Press Ctrl+C to quit.

> (lambda x x) (lambda y y) 1
-> (lambda x x) (lambda y y) 1
-> (lambda y y) 1
-> (lambda y y) 1
-> 1

SCC Machine
Examining the reduction steps at the end of the last section, step 2 and 3 are the same. That's because after step 2, the control string is (lambda y y) and the context is the parent of it. Based on the rules, the machine pops the parent and set it as control string. The machine state is changed but not actual reduction is performed on the program, so the program for both steps are the same.
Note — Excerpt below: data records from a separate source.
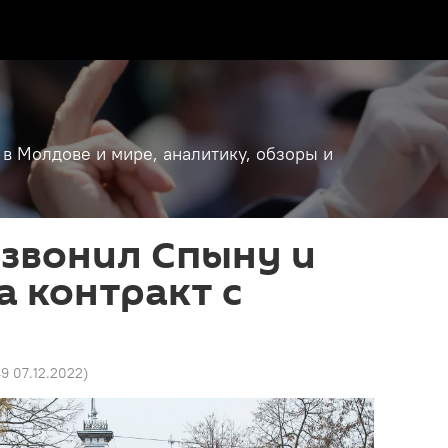
 в Молдове и мире, аналитику, обзоры и
звонил Спыну и
а контракт с
9 07.12.2022
)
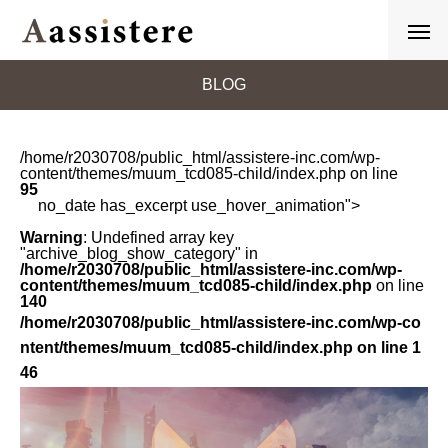
BLOG
/home/r2030708/public_html/assistere-inc.com/wp-
content/themes/muum_tcd085-child/index.php on line
95
no_date has_excerpt use_hover_animation">
Warning
: Undefined array key
"archive_blog_show_category" in
/home/r2030708/public_html/assistere-inc.com/wp-
content/themes/muum_tcd085-child/index.php
on line
140
/home/r2030708/public_html/assistere-inc.com/wp-co
ntent/themes/muum_tcd085-child/index.php on line
1
46
">
ホームページの管理をしています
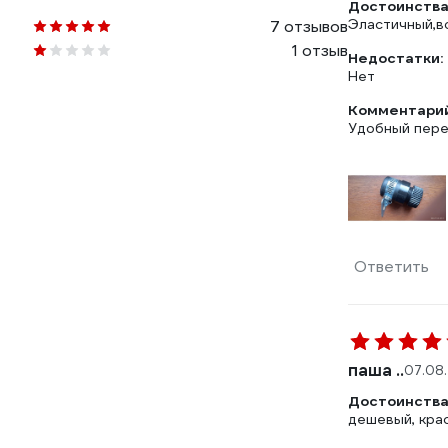
Достоинства
Эластичный,в
7 отзывов
1 отзыв
Недостатки:
Нет
Комментарий
Удобный перех
Ответить
паша ..
07.08
Достоинства
дешевый, кра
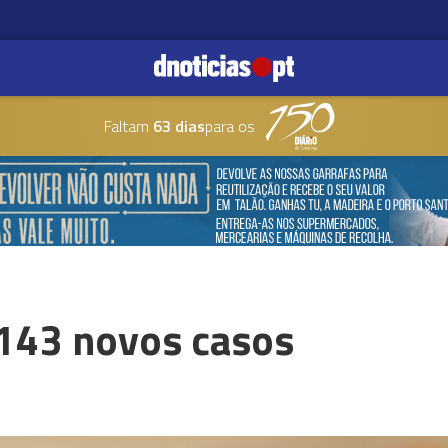
Faltam
63 dias
para os
 143 novos casos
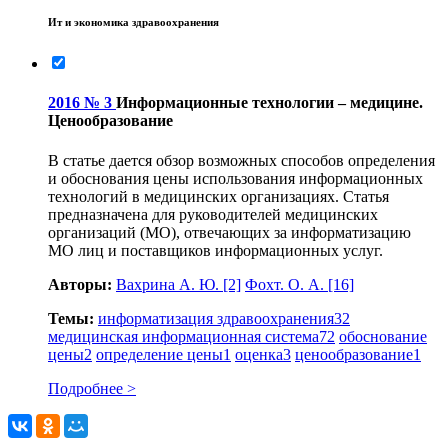
Ит и экономика здравоохранения
2016 № 3
Информационные технологии – медицине.
Ценообразование
В статье дается обзор возможных способов определения
и обоснования цены использования информационных
технологий в медицинских организациях. Статья
предназначена для руководителей медицинских
организаций (МО), отвечающих за информатизацию
МО лиц и поставщиков информационных услуг.
Авторы:
Вахрина А. Ю.
[2]
Фохт. О. А.
[16]
Темы:
информатизация здравоохранения
32
медицинская информационная система
72
обоснование
цены
2
определение цены
1
оценка
3
ценообразование
1
Подробнее >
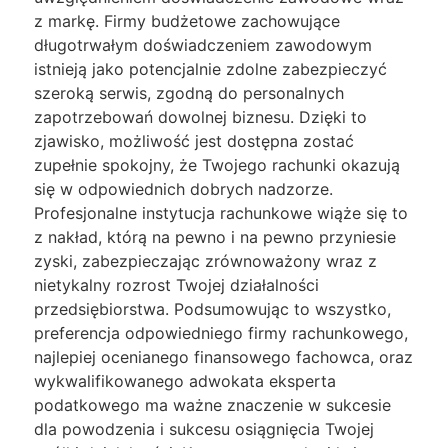
z markę. Firmy budżetowe zachowujące
długotrwałym doświadczeniem zawodowym
istnieją jako potencjalnie zdolne zabezpieczyć
szeroką serwis, zgodną do personalnych
zapotrzebowań dowolnej biznesu. Dzięki to
zjawisko, możliwość jest dostępna zostać
zupełnie spokojny, że Twojego rachunki okazują
się w odpowiednich dobrych nadzorze.
Profesjonalne instytucja rachunkowe wiąże się to
z nakład, którą na pewno i na pewno przyniesie
zyski, zabezpieczając zrównoważony wraz z
nietykalny rozrost Twojej działalności
przedsiębiorstwa. Podsumowując to wszystko,
preferencja odpowiedniego firmy rachunkowego,
najlepiej ocenianego finansowego fachowca, oraz
wykwalifikowanego adwokata eksperta
podatkowego ma ważne znaczenie w sukcesie
dla powodzenia i sukcesu osiągnięcia Twojej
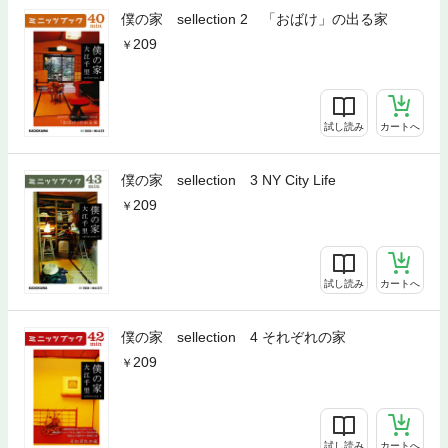
僕の家 sellection 2 「おばけ」の出る家
209
試し読み
カートへ
僕の家 sellection 3 NY City Life
209
試し読み
カートへ
僕の家 sellection 4 それぞれの家
209
試し読み
カートへ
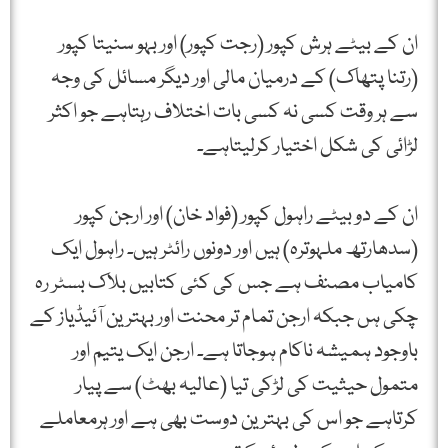
ان کے بیٹے ہرش کپور (رجت کپور) اور بہو سنیتا کپور
(رتنا پتھاک) کے درمیان مالی اور دیگر مسائل کی وجہ
سے ہر وقت کسی نہ کسی بات اختلاف رہتاہے جو اکثر
لڑائی کی شکل اختیار کرلیتاہے۔
ان کے دو بیٹے راہول کپور (فواد خان) اور ارجن کپور
(سدھارتھ ملہوترہ) ہیں اور دونوں رائٹر ہیں۔ راہول ایک
کامیاب مصنف ہے جس کی کئی کتابیں بلاک بسٹر رہ
چکی ہں جبکہ ارجن تمام تر محنت اور بہترین آئیڈیاز کے
باوجود ہمیشہ ناکام ہوجاتا ہے۔ ارجن ایک یتیم اور
متمول حیثیت کی لڑکی تیا (عالیہ بھٹ) سے پیار
کرتاہے جو اس کی بہترین دوست بھی ہے اور ہرمعاملے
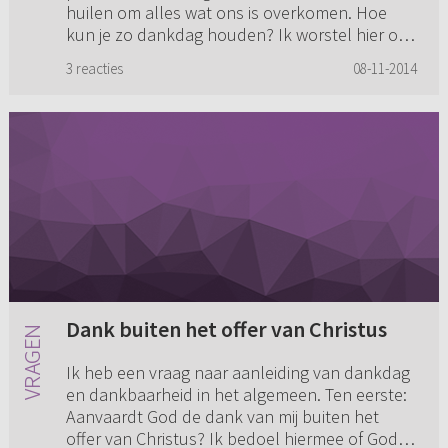
huilen om alles wat ons is overkomen. Hoe
kun je zo dankdag houden? Ik worstel hier ook
mee voor Gods aangezicht ...
3 reacties
08-11-2014
Dank buiten het offer van Christus
Ik heb een vraag naar aanleiding van dankdag
en dankbaarheid in het algemeen. Ten eerste:
Aanvaardt God de dank van mij buiten het
offer van Christus? Ik bedoel hiermee of God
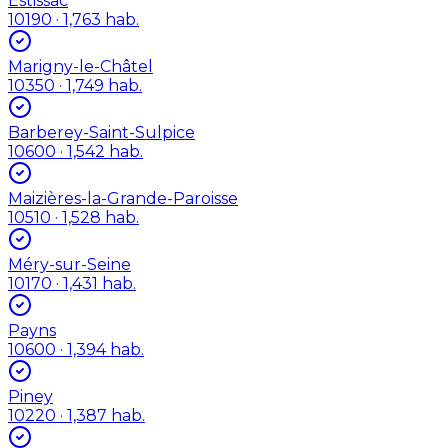
Estissac
10190
· 1,763 hab.
Marigny-le-Châtel
10350
· 1,749 hab.
Barberey-Saint-Sulpice
10600
· 1,542 hab.
Maizières-la-Grande-Paroisse
10510
· 1,528 hab.
Méry-sur-Seine
10170
· 1,431 hab.
Payns
10600
· 1,394 hab.
Piney
10220
· 1,387 hab.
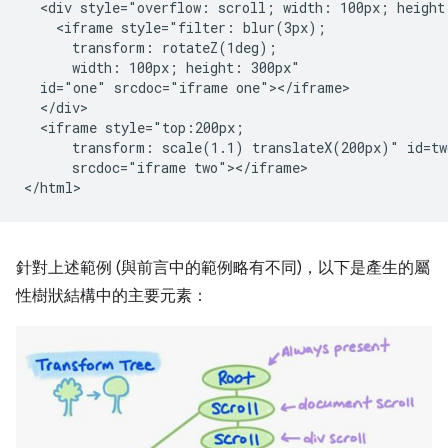
  <div style="overflow: scroll; width: 100px; height:
    <iframe style="filter: blur(3px);

      transform: rotateZ(1deg);

      width: 100px; height: 300px"

  id="one" srcdoc="iframe one"></iframe>

  </div>

  <iframe style="top:200px;

      transform: scale(1.1) translateX(200px)" id=two
      srcdoc="iframe two"></iframe>

針對上述範例 (與前言中的範例略有不同)，以下是產生的屬
性樹狀結構中的主要元素：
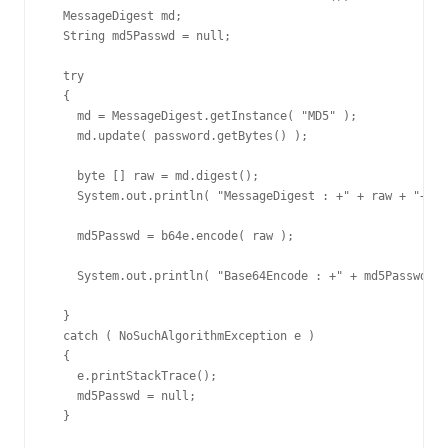
  MessageDigest md; 

  String md5Passwd = null;

  try 

  { 

    md = MessageDigest.getInstance( "MD5" ); 

    md.update( password.getBytes() );

    byte [] raw = md.digest(); 

    System.out.println( "MessageDigest : +" + raw + "+" )
    md5Passwd = b64e.encode( raw );

    System.out.println( "Base64Encode : +" + md5Passwd + 
  } 

  catch ( NoSuchAlgorithmException e ) 

  { 

    e.printStackTrace(); 

    md5Passwd = null; 

  }
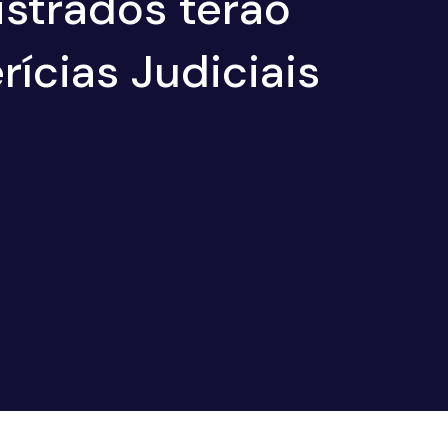
strados terão
ícias Judiciais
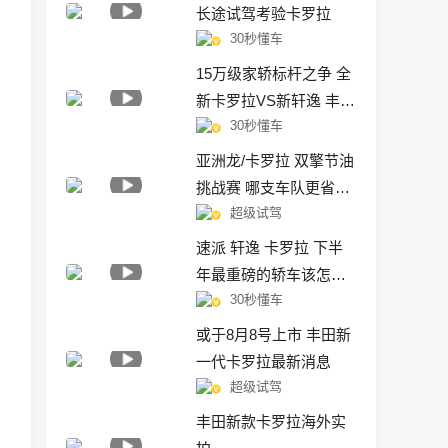
长途试驾考验卡罗拉
30秒懂车
15万级家轿标杆之争 全
新卡罗拉VS新轩逸 丰田
30秒懂车
竟然碾压式胜出
亚洲龙/卡罗拉 双擎节油
挑战赛 哪支车队更省油
超级试驾
呢？
速派 轩逸 卡罗拉 下半
年最重磅的轿车该怎么
30秒懂车
选？
或于8月8号上市 丰田新
一代卡罗拉最新消息
超级试驾
丰田新款卡罗拉海外实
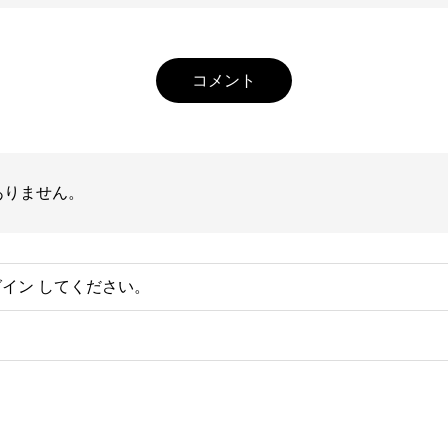
コメント
ありません。
グイン
してください。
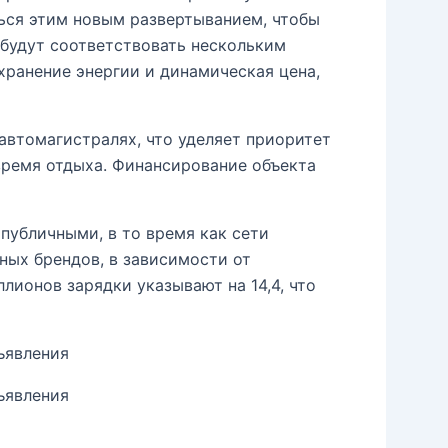
ться этим новым развертыванием, чтобы
 будут соответствовать нескольким
хранение энергии и динамическая цена,
автомагистралях, что уделяет приоритет
время отдыха. Финансирование объекта
публичными, в то время как сети
ных брендов, в зависимости от
ллионов зарядки указывают на 14,4, что
ъявления
ъявления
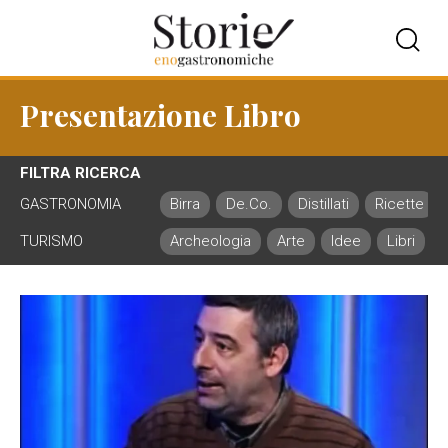
Presentazione Libro
FILTRA RICERCA
GASTRONOMIA
Birra
De.Co.
Distillati
Ricette
TURISMO
Archeologia
Arte
Idee
Libri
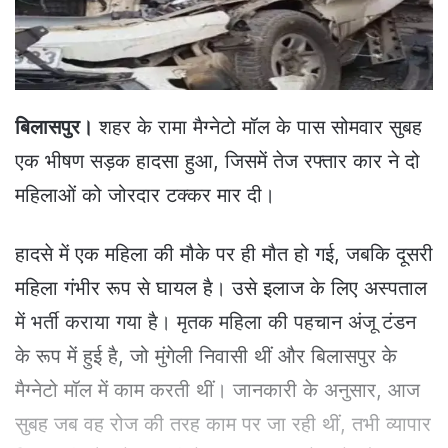
a
i
l
बिलासपुर।
शहर के रामा मैग्नेटो मॉल के पास सोमवार सुबह
एक भीषण सड़क हादसा हुआ, जिसमें तेज रफ्तार कार ने दो
महिलाओं को जोरदार टक्कर मार दी।
हादसे में एक महिला की मौके पर ही मौत हो गई, जबकि दूसरी
महिला गंभीर रूप से घायल है। उसे इलाज के लिए अस्पताल
में भर्ती कराया गया है। मृतक महिला की पहचान अंजू टंडन
के रूप में हुई है, जो मुंगेली निवासी थीं और बिलासपुर के
मैग्नेटो मॉल में काम करती थीं। जानकारी के अनुसार, आज
सुबह जब वह रोज की तरह काम पर जा रही थीं, तभी व्यापार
After that, beta-reduction is performed on the control string. Actually, we only have two possible actions after step 2: performing beta-reduction or primitive evaluation on the parent node or setting the other child as control string. We can simplify the process by checking the parent node so those two steps can be combined into one. Rule 1) of the CC machine is now revised to:
    1') If the control string is a value and the other child of its parent is a value too, remove its parent from the context, perform reductions to it and set the result as control string. Otherwise, set the other child as control string.

The code needs only simple changes, so I won't duplicate it here. Here is the evaluation steps for the same expression, and the duplicated step is gone:
$ ./main
Welcome to Lambda Calculus Evaluator.
Press Ctrl+C to quit.

> (lambda x x) (lambda y y) 1
-> (lambda x x) (lambda y y) 1
-> (lambda y y) 1
-> 1

Compared to CC machine, SCC machile always has less steps. All the code is available at here.